Posted by lumi at 9:50 PM
Developer Has Mixed Record in Brooklyn
by Andrea Bernstein
Bernstein reveals an uncomfortable truth, about Forest City Enterprise's largest tenant:
One of the biggest employers [in Metrotech] is the City of New York.-The Fire Department has its headquarters here, and so does the Department of Information Technology and Telecommunications. According to city records, the city pays 32 million dollars every year to rent office space in these buildings it helped to build. Documents filed with the Securities and Exchange Commission show Forest City Enterprises, the parent company of Forest City Ratner has $7.3 billion in assets and does business in 19 states and the district of Columbia. But what is its largest tenant? The City of New York.

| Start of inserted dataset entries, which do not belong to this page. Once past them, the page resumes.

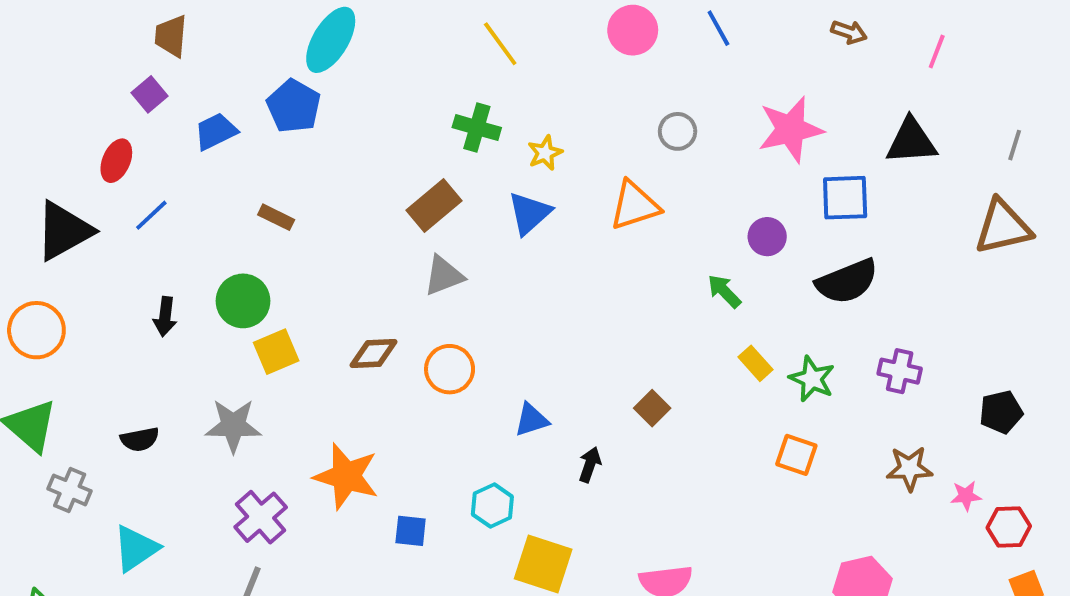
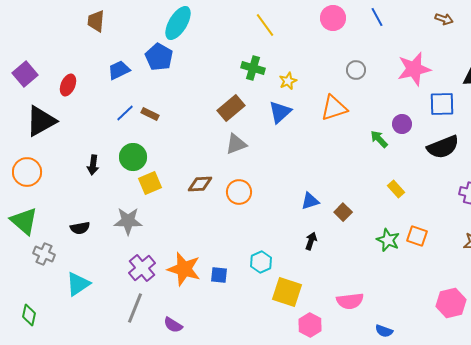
purple square: (149, 94) -> (25, 74), moved, size x1.4
blue line: (151, 215) -> (125, 113), moved
green arrow: (724, 291) -> (379, 139), moved
green star: (812, 379) -> (388, 240), moved
blue triangle: (531, 420) -> (310, 201), moved
orange star: (346, 476) -> (184, 269), moved

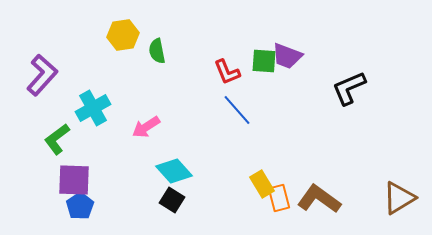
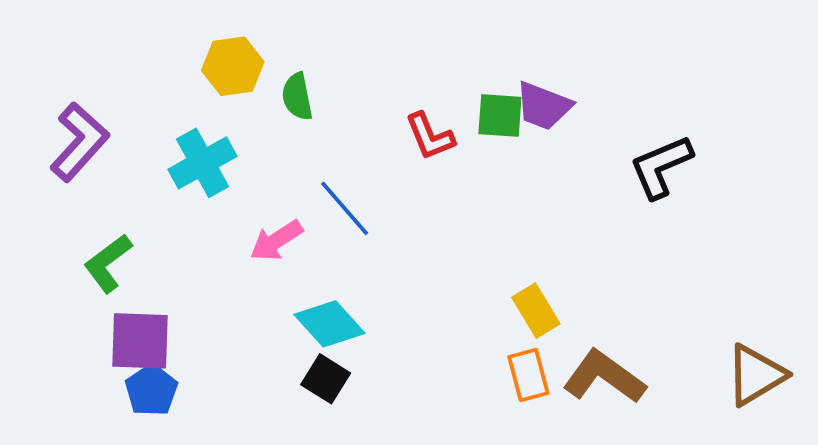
cyan cross: (93, 108) -> (203, 163), moved
blue line: (237, 110) -> (345, 208), moved
yellow rectangle: (262, 184) -> (536, 311), moved

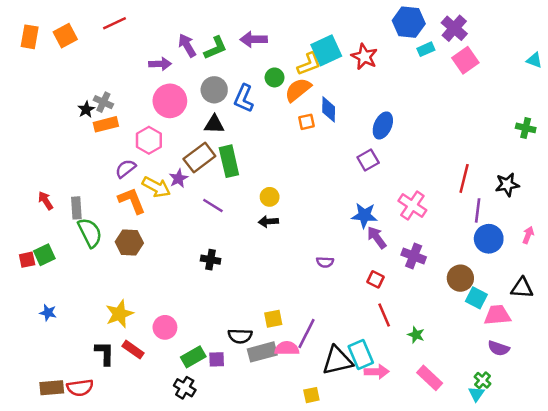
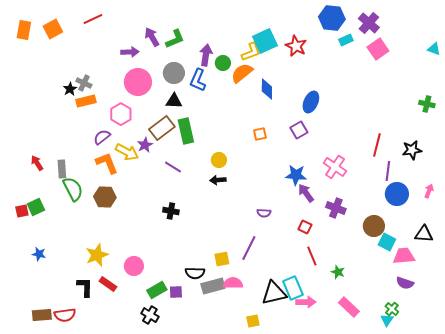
purple arrow: (254, 39) -> (206, 55), moved, turned 100
orange square: (307, 122) -> (260, 134), moved
purple line: (307, 334) -> (249, 248), moved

Furthermore, the Atlantic Mall, Forest City Ratner [FCR] couldn't hold down an anchor tenant until NY State's economic development agency relocated there. Eventually, FCR receives props for the Atlantic Terminal mall housing the popular Tar-jay.
Posted by lumi at 9:30 PM
We laughed, we cried, and for once Ratner opponent Shabnam Merchant was speechless The Real Estate Observer has collected "Greatest Hits" from today's MTA Board meeting.
Posted by lumi at 9:16 PM
MTA to transit riders: It's deja screw all over again!
The MTA Board has done it again. As in the ill-fated Hudson Yards, MTA board members executed the bidding of their political sponsors, conducted a sham RFP process in full public view and overwhelmingly picked the lowball bidder to redevelop MTA railyard property.
In the same year as the MTA raised fares on subway, train and bus riders (the region's working class), they handed over very valuable real estate to the politically well-connected Bruce Ratner for a song.
DDDb makes a good point in their press release where they explain one difference between the Hudson Yards scam and today's approval:
The MTA's action for the Vanderbilt Yards is in stark contrast to the procedure used for the West Side Yards/Jets Stadium project. There, the MTA's review and acceptance of proposals came after the SEQRA review was completed, not before. In that case MTA arguably had the benefit of the environmental impact statement to guide its decision making. Here the decision-making came first and the environmental review will come later.
Summary of MTA inaction: * May 19, 2005, MTA publishes public notice of RFP for Vanderbilt Yards in NY Times real estate section and a real estate trade. Proposals due in six weeks. * July 6, proposals are due. Extell Corporation hands in last-minute surprise bid that does not include the use of EMINENT DOMAIN. * July 22, MTA unveils competing bids (without Ratner financial projections). The Extell bid is $100 Million over Ratner's. Ratner quickly points to promised infrastructure improvements to boost their low-ball bid. * July 26, MTA Board votes to "negotiate" exclusively with Ratner. * September 7, press reports that Ratner has doubled his initial bid. * September 14, in a special meeting held by MTA, board members agree to accept Ratner Redux (the NEW lowball bid).
Posted by lumi at 8:18 PM
DDDb Press Release: The MTA Accepts Low-Ball Bid From Bruce Ratner
Ratner and MTA Rip Off Taxpayers With Deal Well Below Competitor Extell's Offer and Half the MTA's Appraised Value
Develop Don't Destroy Brooklyn Planning Lawsuits
NEW YORK, NY—At a special meeting today, the MTA board approved the disposition of 8.5-acres of prime Brooklyn real estate to the lower bidder, Forest City Ratner (FCR). The Ratner offer is less than half the MTA's appraisal of $214.5 million and well below the $150 million cash offer made in July by Extell Development Company.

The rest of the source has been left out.